# Task item
The complete listing should be restated word for word.

# Provided data
BEGIN
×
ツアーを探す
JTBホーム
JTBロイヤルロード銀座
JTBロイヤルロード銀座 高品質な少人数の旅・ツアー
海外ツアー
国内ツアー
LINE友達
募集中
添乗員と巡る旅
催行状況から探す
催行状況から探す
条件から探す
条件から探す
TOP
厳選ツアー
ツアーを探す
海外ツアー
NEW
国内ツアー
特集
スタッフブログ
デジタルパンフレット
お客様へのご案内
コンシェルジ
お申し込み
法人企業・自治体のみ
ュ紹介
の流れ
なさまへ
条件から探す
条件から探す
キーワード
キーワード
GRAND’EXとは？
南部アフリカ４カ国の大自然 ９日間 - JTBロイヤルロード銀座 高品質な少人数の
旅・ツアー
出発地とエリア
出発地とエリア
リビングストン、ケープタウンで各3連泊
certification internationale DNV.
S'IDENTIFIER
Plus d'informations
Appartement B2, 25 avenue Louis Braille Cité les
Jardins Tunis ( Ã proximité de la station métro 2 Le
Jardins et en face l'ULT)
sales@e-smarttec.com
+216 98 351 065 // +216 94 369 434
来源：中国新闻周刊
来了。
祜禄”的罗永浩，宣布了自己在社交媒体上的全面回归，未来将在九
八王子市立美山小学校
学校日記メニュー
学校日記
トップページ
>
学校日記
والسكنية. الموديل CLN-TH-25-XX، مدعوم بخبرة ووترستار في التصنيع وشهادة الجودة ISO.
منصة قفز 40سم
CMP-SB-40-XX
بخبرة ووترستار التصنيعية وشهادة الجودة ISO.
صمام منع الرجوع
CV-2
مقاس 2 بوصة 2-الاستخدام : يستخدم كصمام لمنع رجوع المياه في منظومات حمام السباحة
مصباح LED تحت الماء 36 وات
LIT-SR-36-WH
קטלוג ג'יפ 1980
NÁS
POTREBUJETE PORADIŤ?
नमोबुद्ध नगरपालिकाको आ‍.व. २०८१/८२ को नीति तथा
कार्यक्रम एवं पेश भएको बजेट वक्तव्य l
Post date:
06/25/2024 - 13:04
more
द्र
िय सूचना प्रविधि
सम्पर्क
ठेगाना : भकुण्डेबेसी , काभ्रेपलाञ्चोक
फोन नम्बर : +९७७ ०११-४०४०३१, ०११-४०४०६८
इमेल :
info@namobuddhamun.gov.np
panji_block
END
# Output below
×
ツアーを探す
JTBホーム
JTBロイヤルロード銀座
JTBロイヤルロード銀座 高品質な少人数の旅・ツアー
海外ツアー
国内ツアー
LINE友達
募集中
添乗員と巡る旅
催行状況から探す
催行状況から探す
条件から探す
条件から探す
TOP
厳選ツアー
ツアーを探す
海外ツアー
NEW
国内ツアー
特集
スタッフブログ
デジタルパンフレット
お客様へのご案内
コンシェルジ
お申し込み
法人企業・自治体のみ
ュ紹介
の流れ
なさまへ
条件から探す
条件から探す
キーワード
キーワード
GRAND’EXとは？
南部アフリカ４カ国の大自然 ９日間 - JTBロイヤルロード銀座 高品質な少人数の
旅・ツアー
出発地とエリア
出発地とエリア
リビングストン、ケープタウンで各3連泊
certification internationale DNV.
S'IDENTIFIER
Plus d'informations
Appartement B2, 25 avenue Louis Braille Cité les
Jardins Tunis ( Ã proximité de la station métro 2 Le
Jardins et en face l'ULT)
sales@e-smarttec.com
+216 98 351 065 // +216 94 369 434
来源：中国新闻周刊
来了。
祜禄”的罗永浩，宣布了自己在社交媒体上的全面回归，未来将在九
八王子市立美山小学校
学校日記メニュー
学校日記
トップページ
>
学校日記
والسكنية. الموديل CLN-TH-25-XX، مدعوم بخبرة ووترستار في التصنيع وشهادة الجودة ISO.
منصة قفز 40سم
CMP-SB-40-XX
بخبرة ووترستار التصنيعية وشهادة الجودة ISO.
صمام منع الرجوع
CV-2
مقاس 2 بوصة 2-الاستخدام : يستخدم كصمام لمنع رجوع المياه في منظومات حمام السباحة
مصباح LED تحت الماء 36 وات
LIT-SR-36-WH
קטלוג ג'יפ 1980
NÁS
POTREBUJETE PORADIŤ?
नमोबुद्ध नगरपालिकाको आ‍.व. २०८१/८२ को नीति तथा
कार्यक्रम एवं पेश भएको बजेट वक्तव्य l
Post date:
06/25/2024 - 13:04
more
द्र
िय सूचना प्रविधि
सम्पर्क
ठेगाना : भकुण्डेबेसी , काभ्रेपलाञ्चोक
फोन नम्बर : +९७७ ०११-४०४०३१, ०११-४०४०६८
इमेल :
info@namobuddhamun.gov.np
panji_block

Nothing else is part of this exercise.